What marks the festival out is that here, with openers This Winter Machine about to hit the stage on time (punctuality and SE don’t always go hand in hand), organiser Stephen Lambe is outside ushering the crowd in, wristbanded up or not. “We know you all anyway, you can pick your wristbands up afterwards,” he says. And it’s that kind of avuncular approach that continues to mark out this festival as one of the UK’s best.
It’s easy to see exactly why This Winter Machine would go down well with the SE crowd (and was it just us or was there an increase in younger fans and female proggers here this year?). Their sound is lush, and steeped in the finest prog traditions. Perhaps too lush in places, given the band’s two guitarists seem very low in the mix, while singer Al Wynter is often a bit static too, leading to an occasionally stilted performance. However, it’s nothing that more concerted touring can’t override.

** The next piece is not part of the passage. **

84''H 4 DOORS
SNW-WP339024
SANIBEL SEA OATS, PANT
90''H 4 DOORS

No such issues with Midnight Sun, the latest venture to feature organiser and former Also Eden/Unto Us singer Huw Lloyd-Jones. It’s a fascinating blend of muscular rock with more melodic poppy flourishes, held together with a distinctly progressive thread. Guitarists Tom Ennis (also former Unto Us) and Andy Gelband add grit while keyboard player Ian Hodson ladles on the colour. Think Rush meets It Bites meets XTC in places. Think really promising. And let’s not be waiting too long for that debut album this time, eh?
Russian baroque proggers iamthemorning are, one supposes, the left-field band of the weekend, although anyone who has seen them would know it won’t take long for Marjana Semkina to charm the audience, with the band’s delightfully melodic blend of classical and prog sure to win them over. That said, it’s interesting to see a section of the crowd (male, middle-aged) choose to ignore the band and talk loudly through their set. This is the kind of thing that would normally infuriate an SE crowd, yet some of the culprits we’ve seen hush others when a band they like are on. It’s bad form, and the only downside of the weekend.

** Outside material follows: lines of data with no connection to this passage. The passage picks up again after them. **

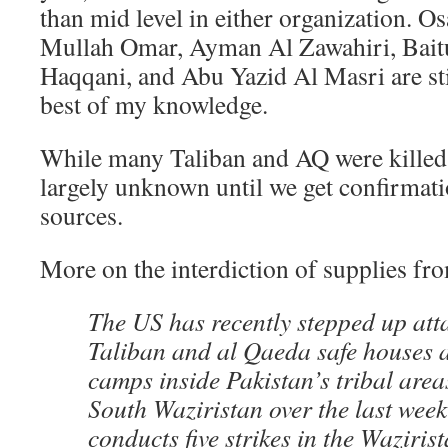
than mid level in either organization. 
Mullah Omar, Ayman Al Zawahiri, Bait
Haqqani, and Abu Yazid Al Masri are still
best of my knowledge.
While many Taliban and AQ were killed, 
largely unknown until we get confirmat
sources.
More on the interdiction of supplies f
The US has recently stepped up att
Taliban and al Qaeda safe houses 
camps inside Pakistan’s tribal area
South Waziristan over the last wee
conducts five strikes in the Wazirist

Not that it hinders the band, who impress the bulk of the crowd with their charm, panache and the most elegant set of the weekend.

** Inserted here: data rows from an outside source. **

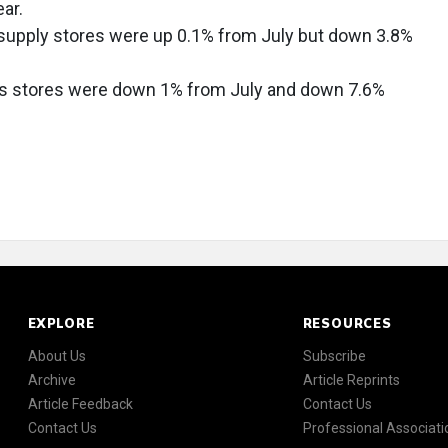
ar.
 supply stores were up 0.1% from July but down 3.8%
gs stores were down 1% from July and down 7.6%
EXPLORE
RESOURCES
About Us
Subscribe
Archive
Article Reprints
Article Feedback
Contact Us
Contact Us
Professional Associati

Saturday starts with an unexpectedly sultry hour-long set from French four-piece Weend’ô (pronounced ‘window’) in the relentlessly sweltering heat of the hall. Their focal point is the spectrally attired Laetitia Térence Nguyen, who combines dreamy, powerfully charged vocals with virtuoso piano playing. The band conjure up a late-night, smoky, atmospheric vibe, mixing ethereal keyboards with acoustic and heavy guitars.
Oliver Rüsing, frontman with Germans Karibow, is attired in a black leather vest with scarves tied around his mic, and looks as though he’s jumped ship from an AOR convention. Periodically, their sound is richly melodic and flowing, especially on River. The gorgeous fluid tenor sax of Marek Arnold lifts songs like Black Air and Quantum Leap. Though they have sublime moments, you can’t help feeling that something’s missing in the overall sound.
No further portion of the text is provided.